Structured page parsing data:
/---
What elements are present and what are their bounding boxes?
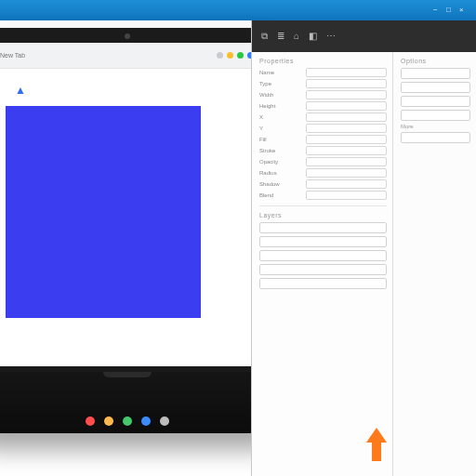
property-value-input[interactable]	[306, 157, 387, 166]
property-row: Y	[259, 124, 387, 133]
laptop-screen: New Tab ▲	[0, 43, 261, 366]
property-row: X	[259, 112, 387, 122]
property-row: Name	[259, 68, 387, 77]
property-label: Shadow	[259, 181, 302, 187]
layer-entry[interactable]	[259, 278, 387, 289]
inspector-body: Properties NameTypeWidthHeightXYFillStro…	[252, 52, 476, 476]
option-slot[interactable]	[401, 132, 470, 143]
property-label: Blend	[259, 192, 302, 198]
camera-dot-icon	[125, 33, 130, 39]
property-label: Stroke	[259, 148, 302, 153]
inspector-left-column: Properties NameTypeWidthHeightXYFillStro…	[252, 52, 393, 476]
alert-triangle-icon: ▲	[15, 84, 26, 97]
option-slot[interactable]	[401, 110, 470, 121]
property-label: X	[259, 114, 302, 120]
toolbar-item-b[interactable]: ≣	[277, 32, 284, 42]
panel-icon: ◧	[309, 32, 317, 41]
layers-section-title: Layers	[259, 212, 387, 218]
property-label: Name	[259, 70, 302, 75]
dock-app-5-icon[interactable]	[160, 416, 169, 426]
layer-entry[interactable]	[259, 264, 387, 275]
workspace: New Tab ▲	[0, 20, 476, 476]
toolbar-item-a[interactable]: ⧉	[261, 32, 268, 42]
property-value-input[interactable]	[306, 124, 387, 133]
properties-section-title: Properties	[259, 58, 387, 64]
divider	[259, 205, 387, 206]
laptop-base	[0, 372, 283, 433]
browser-chrome-bar: New Tab	[0, 43, 261, 69]
property-row: Type	[259, 79, 387, 88]
property-row: Stroke	[259, 146, 387, 155]
property-row: Height	[259, 101, 387, 111]
property-label: Fill	[259, 137, 302, 142]
property-value-input[interactable]	[306, 168, 387, 178]
layer-entry[interactable]	[259, 236, 387, 247]
more-icon: ⋯	[326, 32, 336, 41]
options-section-title: Options	[401, 58, 470, 64]
browser-window-controls	[217, 52, 254, 59]
properties-field-list: NameTypeWidthHeightXYFillStrokeOpacityRa…	[259, 68, 387, 200]
property-value-input[interactable]	[306, 79, 387, 88]
list-icon: ≣	[277, 32, 284, 41]
layout-icon: ⧉	[261, 32, 268, 41]
layer-entry[interactable]	[259, 222, 387, 233]
property-label: Height	[259, 103, 302, 109]
laptop-hinge-notch	[103, 372, 152, 377]
option-slot[interactable]	[401, 68, 470, 79]
dock-app-1-icon[interactable]	[86, 416, 95, 426]
property-value-input[interactable]	[306, 112, 387, 122]
dock-app-3-icon[interactable]	[123, 416, 132, 426]
option-slot[interactable]	[401, 96, 470, 107]
property-row: Blend	[259, 191, 387, 200]
inspector-right-column: Options More	[393, 52, 476, 476]
browser-page: ▲	[0, 69, 261, 366]
browser-tab[interactable]: New Tab	[0, 52, 25, 59]
dock-app-2-icon[interactable]	[104, 416, 113, 426]
property-label: Opacity	[259, 159, 302, 165]
taskbar-dock	[86, 416, 169, 426]
property-value-input[interactable]	[306, 191, 387, 200]
property-row: Opacity	[259, 157, 387, 166]
titlebar-window-controls: − □ ×	[433, 6, 469, 15]
inspector-toolbar: ⧉ ≣ ⌂ ◧ ⋯	[252, 20, 476, 52]
close-icon[interactable]: ×	[459, 6, 469, 15]
property-row: Width	[259, 90, 387, 99]
minimize-icon[interactable]: −	[433, 6, 443, 15]
property-row: Shadow	[259, 179, 387, 189]
dock-app-4-icon[interactable]	[141, 416, 151, 426]
layer-entry[interactable]	[259, 250, 387, 261]
option-slot[interactable]	[401, 82, 470, 93]
toolbar-item-d[interactable]: ◧	[309, 32, 317, 42]
property-row: Fill	[259, 135, 387, 144]
laptop-monitor: New Tab ▲	[0, 28, 269, 374]
home-icon: ⌂	[294, 32, 299, 41]
property-value-input[interactable]	[306, 90, 387, 99]
maximize-icon[interactable]: □	[446, 6, 456, 15]
maximize-dot-icon[interactable]	[237, 52, 244, 59]
property-label: Y	[259, 126, 302, 131]
property-label: Width	[259, 92, 302, 98]
inspector-panel: ⧉ ≣ ⌂ ◧ ⋯ Properties NameTy	[251, 20, 476, 476]
toolbar-item-e[interactable]: ⋯	[326, 32, 336, 42]
property-value-input[interactable]	[306, 179, 387, 189]
property-label: Type	[259, 81, 302, 86]
os-titlebar: − □ ×	[0, 0, 476, 20]
property-label: Radius	[259, 170, 302, 176]
canvas-rectangle[interactable]	[6, 106, 201, 318]
tab-dot-icon	[217, 52, 223, 59]
minimize-dot-icon[interactable]	[227, 52, 233, 59]
property-value-input[interactable]	[306, 146, 387, 155]
property-value-input[interactable]	[306, 68, 387, 77]
property-value-input[interactable]	[306, 101, 387, 111]
property-row: Radius	[259, 168, 387, 178]
property-value-input[interactable]	[306, 135, 387, 144]
options-subtitle: More	[401, 124, 470, 129]
toolbar-item-c[interactable]: ⌂	[294, 32, 299, 42]
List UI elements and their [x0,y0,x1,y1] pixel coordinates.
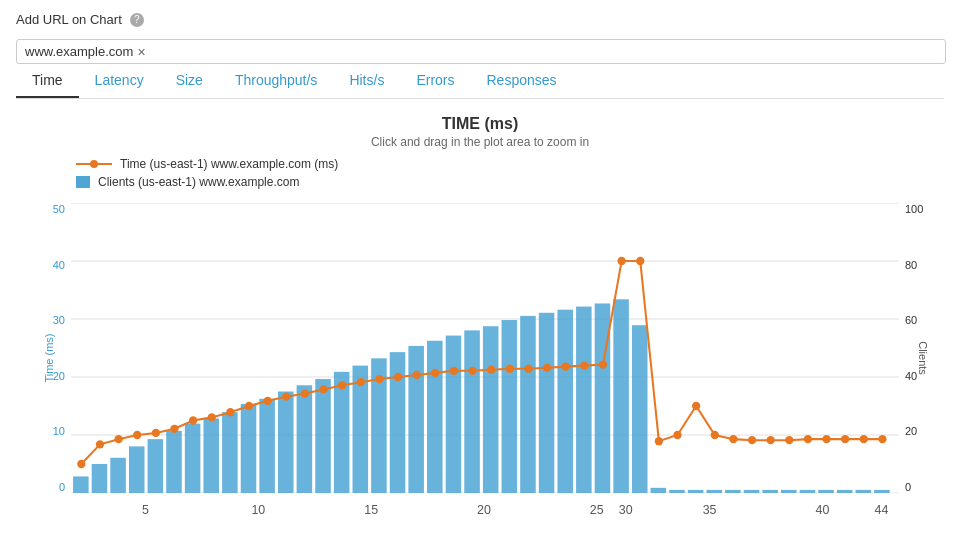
svg-rect-18 [259,399,275,493]
svg-point-72 [450,367,458,375]
url-value: www.example.com [25,44,133,59]
svg-rect-41 [688,490,704,493]
svg-rect-40 [669,490,685,493]
svg-point-81 [617,257,625,265]
svg-point-76 [524,365,532,373]
svg-rect-35 [576,307,592,493]
legend-label-clients: Clients (us-east-1) www.example.com [98,175,299,189]
svg-point-66 [338,381,346,389]
svg-rect-43 [725,490,741,493]
svg-text:15: 15 [364,503,378,517]
tab-throughput[interactable]: Throughput/s [219,64,334,98]
tab-hits[interactable]: Hits/s [333,64,400,98]
svg-rect-16 [222,412,238,493]
svg-rect-50 [856,490,872,493]
svg-point-78 [562,363,570,371]
svg-rect-28 [446,336,462,493]
y-axis-left: 50 40 30 20 10 0 [16,203,71,493]
svg-text:35: 35 [703,503,717,517]
svg-point-75 [506,365,514,373]
svg-point-88 [748,436,756,444]
tab-size[interactable]: Size [160,64,219,98]
tab-errors[interactable]: Errors [400,64,470,98]
svg-text:30: 30 [619,503,633,517]
svg-rect-31 [502,320,518,493]
svg-text:10: 10 [251,503,265,517]
svg-point-65 [319,385,327,393]
svg-point-82 [636,257,644,265]
svg-point-83 [655,437,663,445]
svg-point-53 [96,440,104,448]
svg-rect-11 [129,446,145,493]
chart-area: TIME (ms) Click and drag in the plot are… [16,99,944,523]
svg-rect-32 [520,316,536,493]
svg-point-95 [878,435,886,443]
url-tag-close[interactable]: × [137,45,145,59]
tab-bar: Time Latency Size Throughput/s Hits/s Er… [16,64,944,99]
svg-rect-15 [203,418,219,493]
svg-rect-8 [73,476,89,493]
svg-point-59 [208,413,216,421]
svg-rect-21 [315,379,331,493]
tab-responses[interactable]: Responses [471,64,573,98]
legend-bar-clients [76,176,90,188]
svg-point-73 [468,367,476,375]
svg-point-1 [90,160,98,168]
svg-rect-26 [408,346,424,493]
tab-time[interactable]: Time [16,64,79,98]
svg-point-74 [487,366,495,374]
svg-point-57 [170,425,178,433]
x-axis: 5 10 15 20 25 30 35 40 44 [71,498,899,523]
help-icon[interactable]: ? [130,13,144,27]
svg-point-85 [692,402,700,410]
svg-point-52 [77,460,85,468]
svg-rect-12 [148,439,164,493]
svg-point-94 [860,435,868,443]
svg-rect-33 [539,313,555,493]
svg-point-68 [375,375,383,383]
svg-rect-39 [651,488,667,493]
svg-point-86 [711,431,719,439]
svg-point-89 [767,436,775,444]
svg-rect-10 [110,458,126,493]
svg-text:5: 5 [142,503,149,517]
svg-rect-17 [241,404,257,493]
chart-legend: Time (us-east-1) www.example.com (ms) Cl… [16,157,944,189]
svg-rect-45 [762,490,778,493]
svg-rect-51 [874,490,890,493]
svg-text:44: 44 [875,503,889,517]
svg-rect-14 [185,424,201,493]
chart-title: TIME (ms) [16,115,944,133]
svg-point-56 [152,429,160,437]
svg-point-61 [245,402,253,410]
chart-container[interactable]: Time (ms) Clients 50 40 30 20 10 0 100 8… [16,193,944,523]
svg-rect-46 [781,490,797,493]
svg-rect-19 [278,392,294,494]
svg-point-87 [729,435,737,443]
url-tag: www.example.com × [25,44,146,59]
svg-rect-13 [166,431,182,493]
chart-plot[interactable] [71,203,899,493]
svg-point-67 [357,378,365,386]
svg-rect-29 [464,330,480,493]
svg-rect-27 [427,341,443,493]
svg-point-60 [226,408,234,416]
svg-rect-30 [483,326,499,493]
url-input-box[interactable]: www.example.com × [16,39,946,64]
svg-rect-34 [557,310,573,493]
svg-point-64 [301,389,309,397]
svg-point-92 [822,435,830,443]
svg-point-84 [673,431,681,439]
svg-point-79 [580,361,588,369]
svg-rect-49 [837,490,853,493]
legend-label-time: Time (us-east-1) www.example.com (ms) [120,157,338,171]
svg-point-58 [189,416,197,424]
svg-point-70 [413,371,421,379]
svg-rect-38 [632,325,648,493]
svg-text:20: 20 [477,503,491,517]
chart-subtitle: Click and drag in the plot area to zoom … [16,135,944,149]
tab-latency[interactable]: Latency [79,64,160,98]
svg-rect-44 [744,490,760,493]
svg-text:25: 25 [590,503,604,517]
svg-text:40: 40 [816,503,830,517]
\---
> [WHAT YOU WILL DO]:
Pull out every line of the entries that includes the word "subtitle".

> [FINAL ANSWER]:
options-subtitle: More	[401, 124, 470, 129]
chart-subtitle: Click and drag in the plot area to zoom … [16,135,944,149]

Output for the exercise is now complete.